A Banker Describes The Size Of America’s Debt

Out of the Federal Reserve Bank of Dallas, comes this excellent presentation by its President and CEO, Richard Fisher about the fiscal disaster we currently find ourselves living in. Found  (Via Grand Rants)

Happy’s  summary.  We are all screwed.  Every last one of us.  Unless a massive shift of policy is instituted today, we leave no future for ourselves or our children.  The entitlements we currently support are ponzi schemes a thousand times larger than Madoff and his thieves.

Tonight, I want to talk about a different matter. In keeping with Bill Martin’s advice, I have been scanning the horizon for danger signals even as we continue working to recover from the recent turmoil. In the distance, I see a frightful storm brewing in the form of untethered government debt. I choose the words—“frightful storm”—deliberately to avoid hyperbole. Unless we take steps to deal with it, the long-term fiscal situation of the federal government will be unimaginably more devastating to our economic prosperity than the subprime debacle and the recent debauching of credit markets that we are now working so hard to correct.

Stating the obvious, we are screwed.  But how is Social Security you ask?

Now, fast forward 70 or so years and ask this question: What is the mathematical predicament of Social Security today? Answer: The amount of money the Social Security system would need today to cover all unfunded liabilities from now on—what fiscal economists call the “infinite horizon discounted value” of what has already been promised recipients but has no funding mechanism currently in place—is $13.6 trillion, an amount slightly less than the annual gross domestic product of the United States.

Sounds like a lot of money, but that’s the good news.  Read on:

The good news is this Social Security shortfall might be manageable. While the issues regarding Social Security reform are complex, it is at least possible to imagine how Congress might find, within a $14 trillion economy, ways to wrestle with a $13 trillion unfunded liability. The bad news is that Social Security is the lesser of our entitlement worries. It is but the tip of the unfunded liability iceberg. The much bigger concern is Medicare, a program established in 1965, the same prosperous year that Bill Martin cautioned his Columbia University audience to be wary of complacency and storms on the horizon.

You should be afraid, very afraid of where we are heading.

Please sit tight while I walk you through the math of Medicare. As you may know, the program comes in three parts: Medicare Part A, which covers hospital stays; Medicare B, which covers doctor visits; and Medicare D, the drug benefit that went into effect just 29 months ago. The infinite-horizon present discounted value of the unfunded liability for Medicare A is $34.4 trillion. The unfunded liability of Medicare B is an additional $34 trillion. The shortfall for Medicare D adds another $17.2 trillion. The total? If you wanted to cover the unfunded liability of all three programs today, you would be stuck with an $85.6 trillion bill. That is more than six times as large as the bill for Social Security. It is more than six times the annual output of the entire U.S. economy.

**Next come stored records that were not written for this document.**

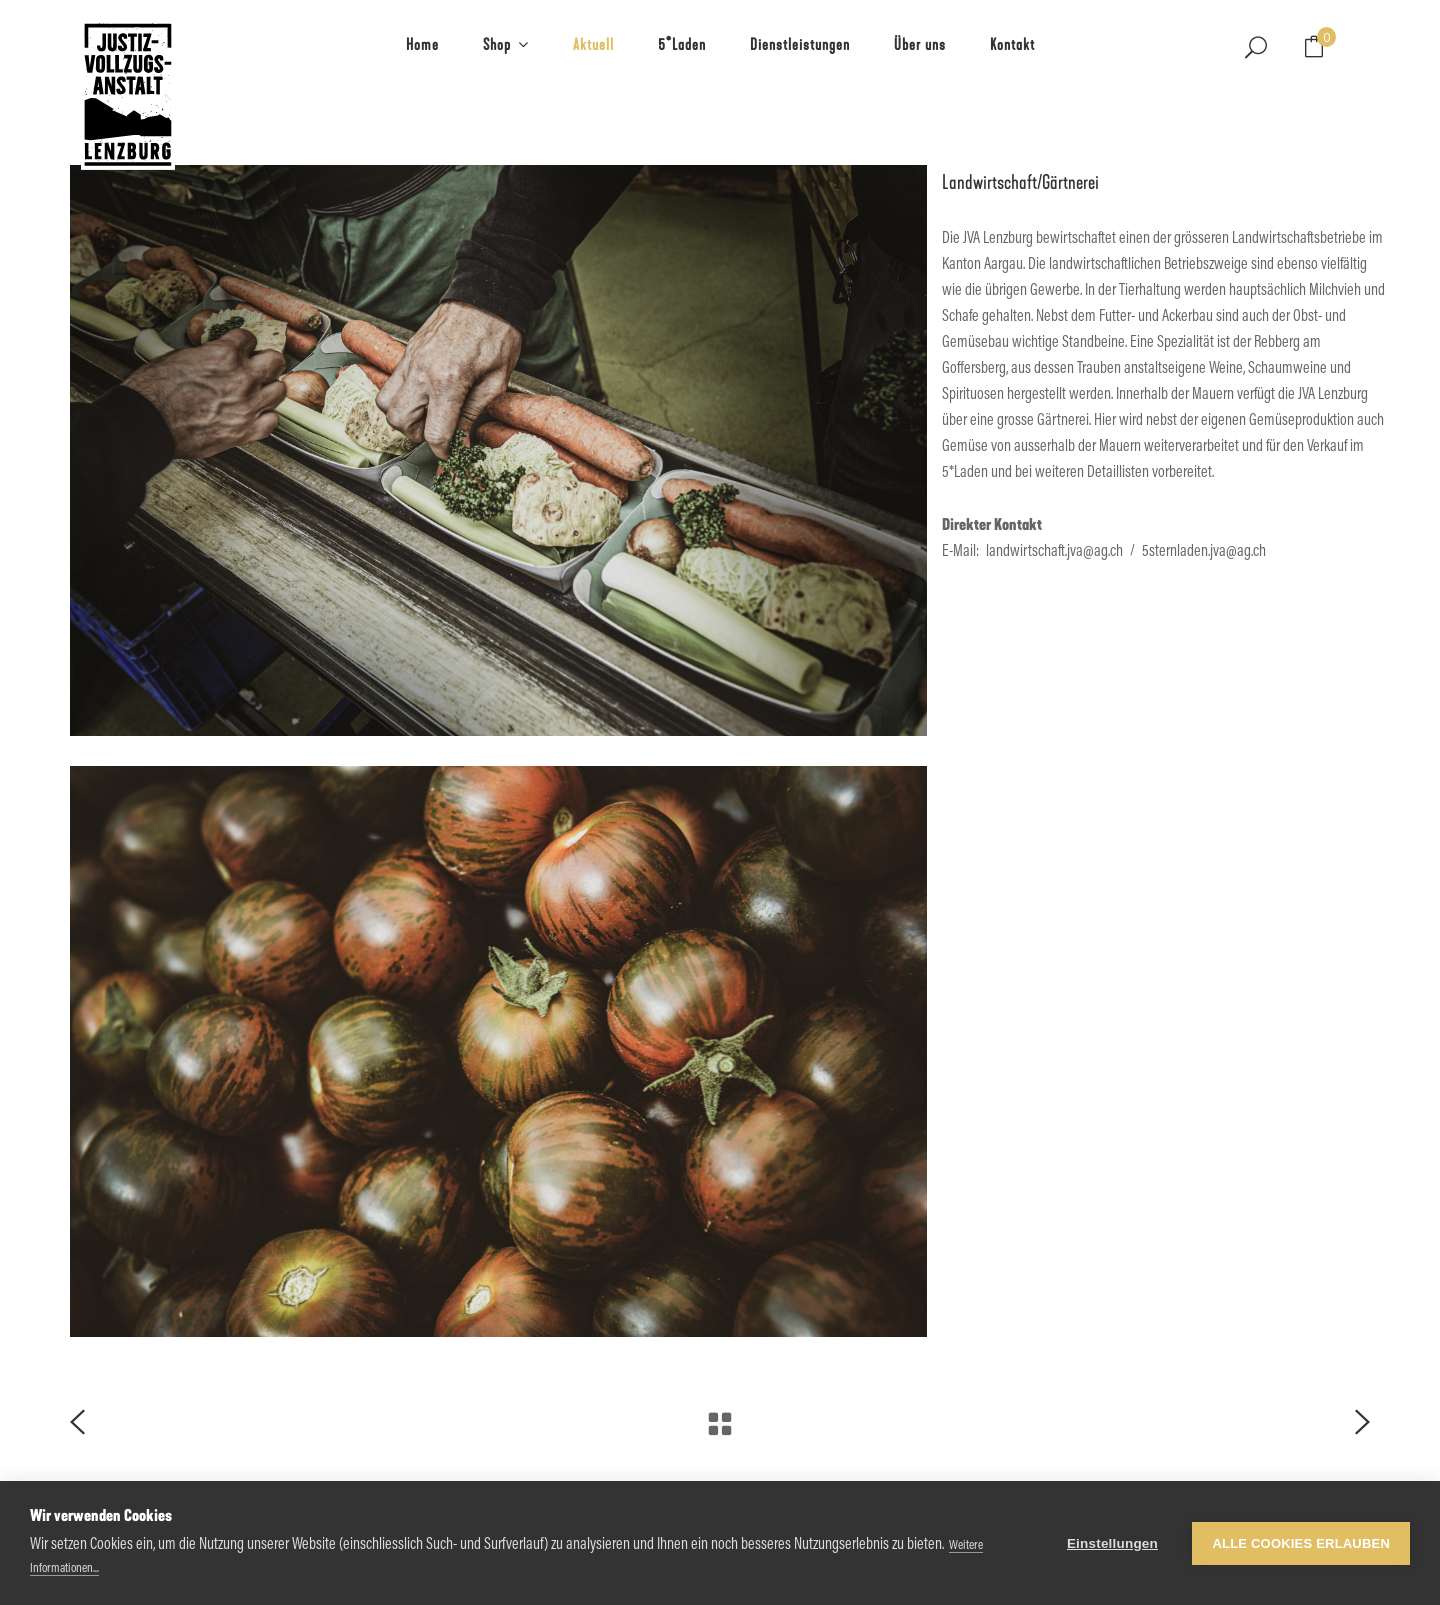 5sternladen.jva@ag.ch (1204, 552)
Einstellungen (1112, 1543)
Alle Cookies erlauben (1301, 1543)
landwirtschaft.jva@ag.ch (1054, 552) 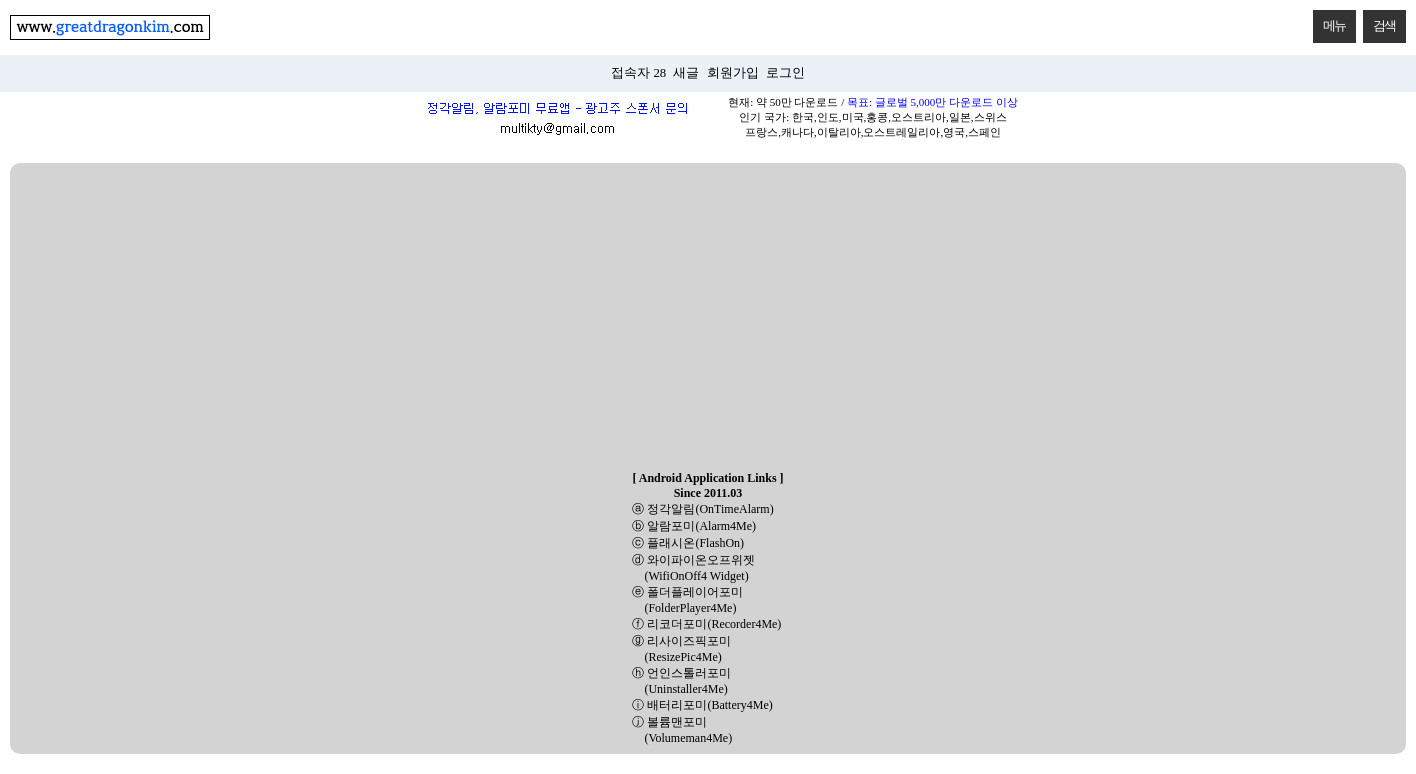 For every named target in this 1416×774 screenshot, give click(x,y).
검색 (1379, 21)
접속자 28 (638, 73)
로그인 (785, 73)
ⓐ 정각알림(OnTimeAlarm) (702, 509)
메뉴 (1329, 21)
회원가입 (733, 73)
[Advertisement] (708, 318)
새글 (686, 73) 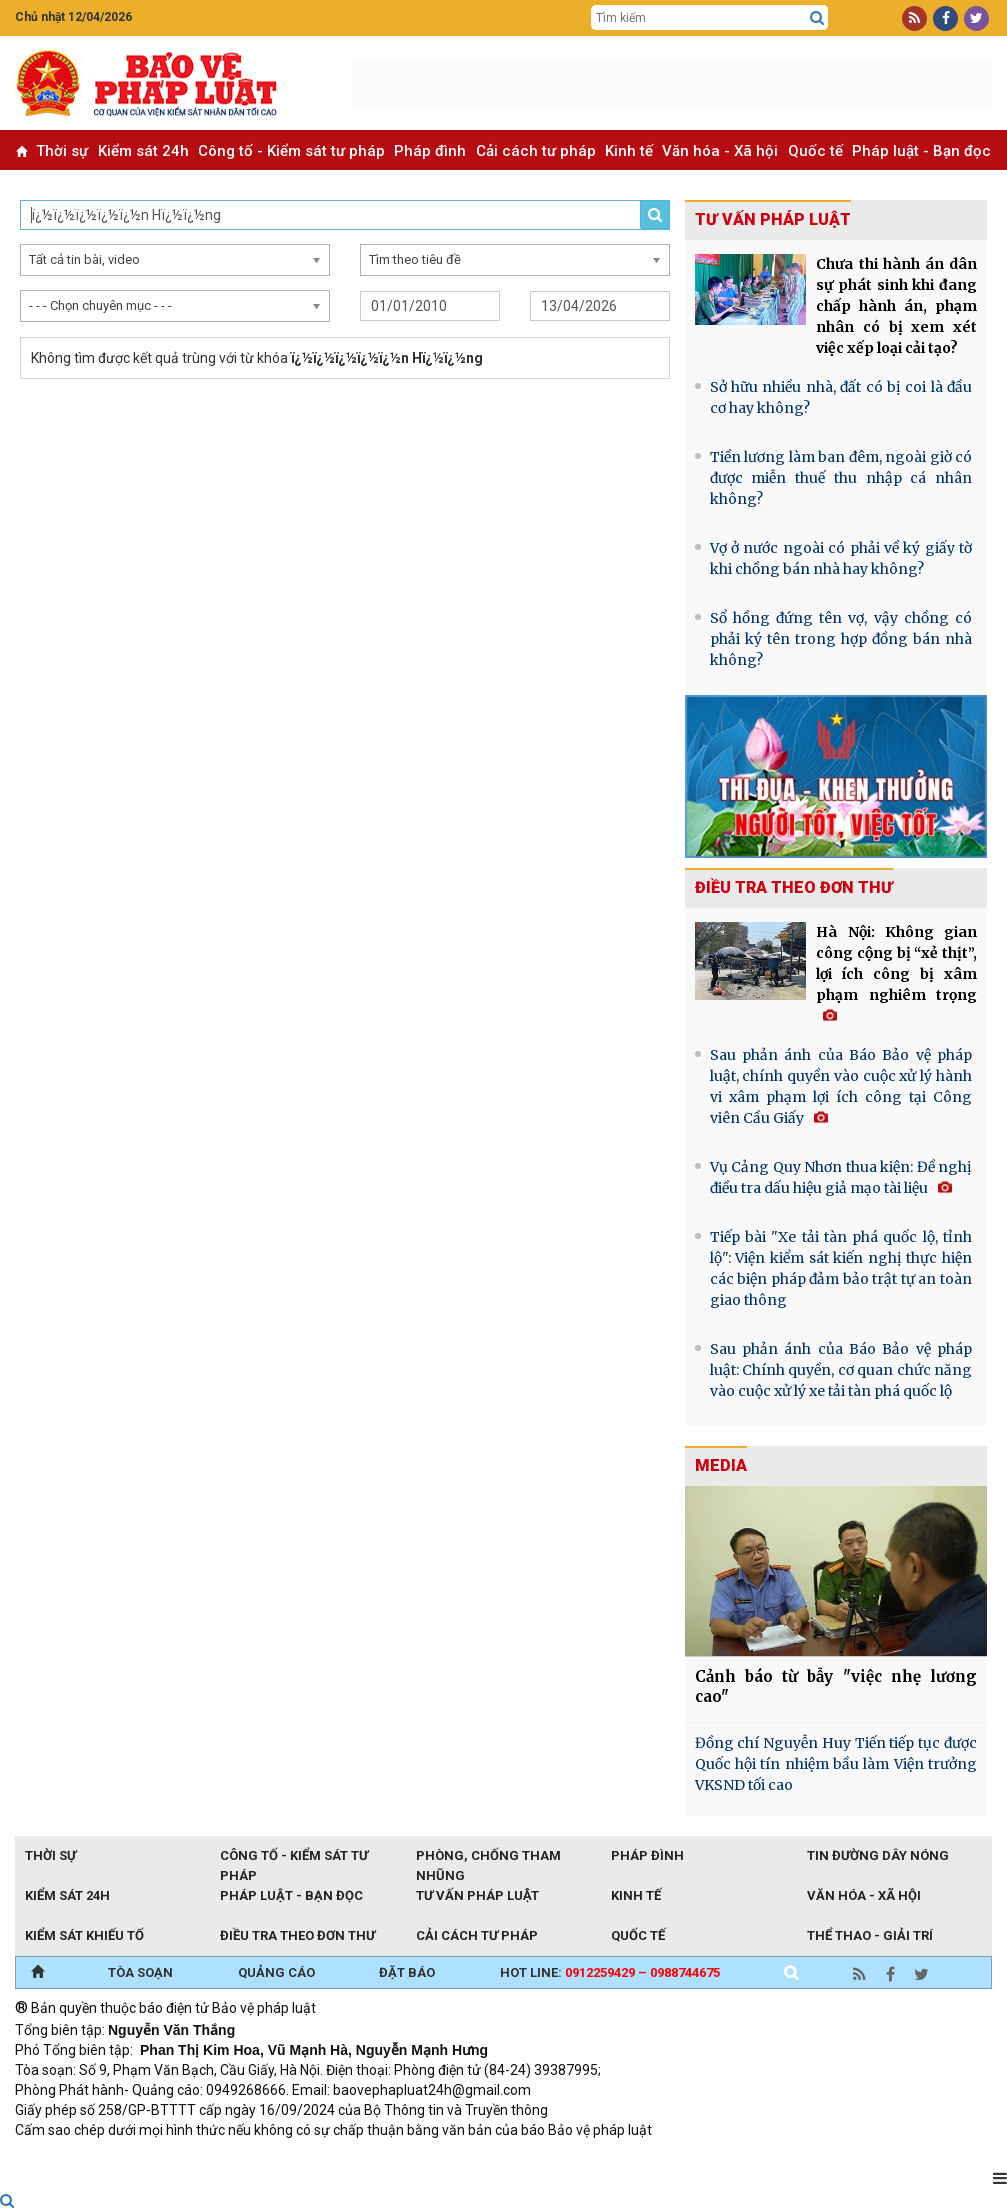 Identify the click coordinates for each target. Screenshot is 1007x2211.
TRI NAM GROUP (75, 2157)
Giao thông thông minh (217, 2157)
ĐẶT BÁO (407, 1972)
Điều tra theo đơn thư (297, 1935)
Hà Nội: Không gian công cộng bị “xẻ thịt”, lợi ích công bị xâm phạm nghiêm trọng (896, 972)
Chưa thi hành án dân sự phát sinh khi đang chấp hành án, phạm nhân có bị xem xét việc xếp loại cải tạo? (896, 306)
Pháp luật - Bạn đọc (921, 151)
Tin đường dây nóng (878, 1855)
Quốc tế (815, 151)
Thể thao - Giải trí (870, 1935)
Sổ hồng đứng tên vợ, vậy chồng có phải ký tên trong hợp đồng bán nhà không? (841, 639)
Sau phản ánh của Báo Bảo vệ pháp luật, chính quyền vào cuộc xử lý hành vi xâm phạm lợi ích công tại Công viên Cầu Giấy (841, 1086)
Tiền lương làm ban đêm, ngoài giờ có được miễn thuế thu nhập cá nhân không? (841, 478)
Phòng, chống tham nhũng (488, 1857)
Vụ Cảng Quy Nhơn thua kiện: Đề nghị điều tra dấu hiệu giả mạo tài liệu (841, 1177)
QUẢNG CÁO (276, 1972)
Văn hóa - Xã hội (720, 151)
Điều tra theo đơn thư (794, 887)
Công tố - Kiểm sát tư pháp (291, 151)
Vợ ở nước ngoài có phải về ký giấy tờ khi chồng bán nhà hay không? (841, 558)
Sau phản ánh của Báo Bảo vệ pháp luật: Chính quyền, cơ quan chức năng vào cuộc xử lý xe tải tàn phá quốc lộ (841, 1370)
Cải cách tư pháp (536, 151)
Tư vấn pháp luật (477, 1895)
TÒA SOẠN (140, 1972)
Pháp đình (430, 151)
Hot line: (610, 1972)
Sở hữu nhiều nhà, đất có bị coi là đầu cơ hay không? (841, 397)
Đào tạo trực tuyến (510, 2157)
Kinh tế (629, 151)
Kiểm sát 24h (143, 151)
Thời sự (62, 151)
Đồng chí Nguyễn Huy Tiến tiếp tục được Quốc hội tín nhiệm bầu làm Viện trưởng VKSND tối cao (836, 1764)
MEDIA (721, 1465)
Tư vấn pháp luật (773, 219)
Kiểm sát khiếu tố (84, 1935)
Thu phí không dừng (370, 2157) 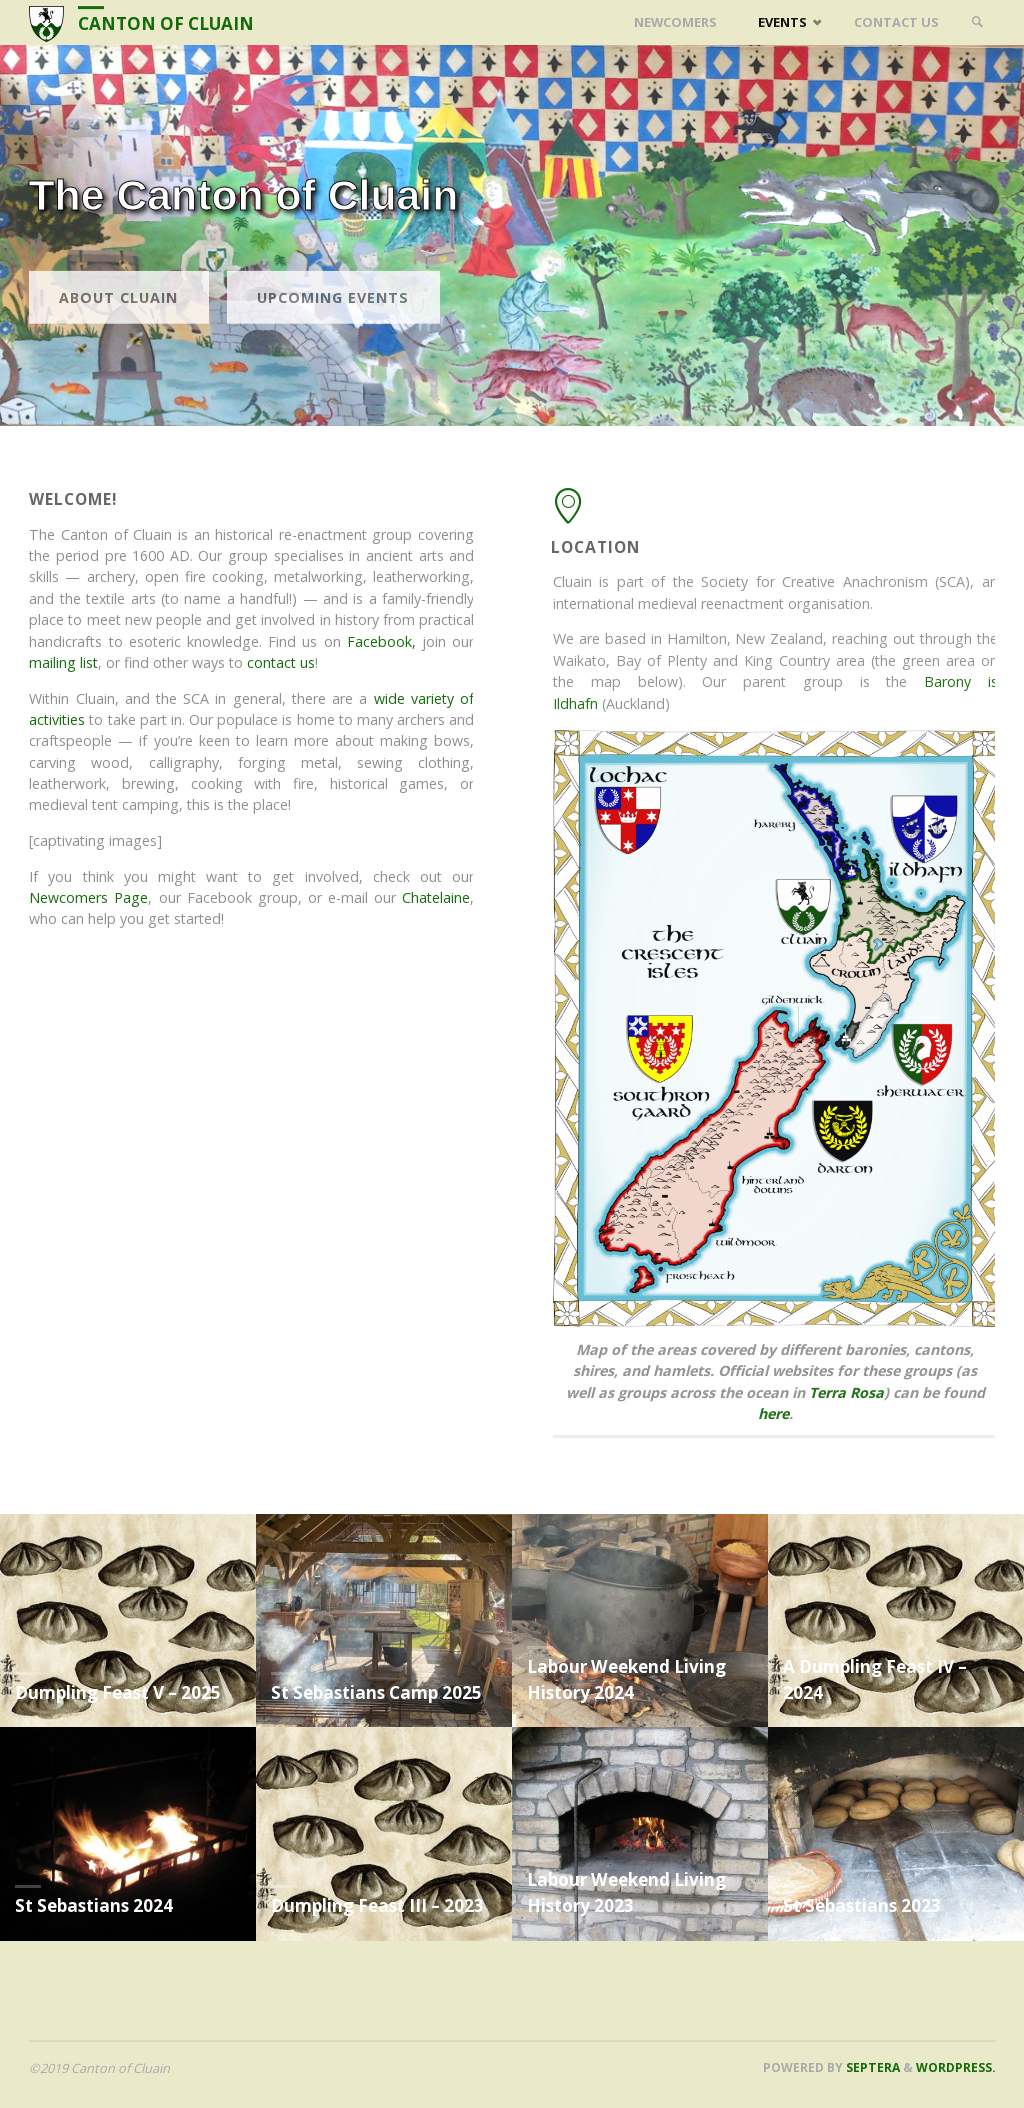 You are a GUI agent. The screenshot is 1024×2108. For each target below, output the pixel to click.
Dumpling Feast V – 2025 (118, 1692)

And how much is that for you and me?

Let’s say you and I and Bruce Ericson and every U.S. citizen who is alive today decided to fully address this unfunded liability through lump-sum payments from our own pocketbooks, so that all of us and all future generations could be secure in the knowledge that we and they would receive promised benefits in perpetuity. How much would we have to pay if we split the tab? Again, the math is painful. With a total population of 304 million, from infants to the elderly, the per-person payment to the federal treasury would come to $330,000. This comes to $1.3 million per family of four—over 25 times the average household’s income.

What would you have to do to get the unfunded mandates funded?
  1. Either increase federal tax revenue 68% starting today, and continue it forever.    Good luck with that.  When you tax something, anything, you will get less of it.  Nobody knows what tax rate could support that without destroying the economy in the process.
  2. Or cut discretionary spending 97% (that includes defense, education, environment and everything else under the sun), forever.
The issue isn’t not enough taxes.  The issue is a government that cannot say no to its constituents.  Now, I know some of you view Obama as your messiah, but I’m sure even he knows he can’t generate 99 trillion dollars on the backs of the rich.   So the question is, does he have the guts to tell you no before it’s too late? It takes a real leader to tell his followers no.  Right now, our leaders are promising everything and they will ultimately be able to deliver on nothing.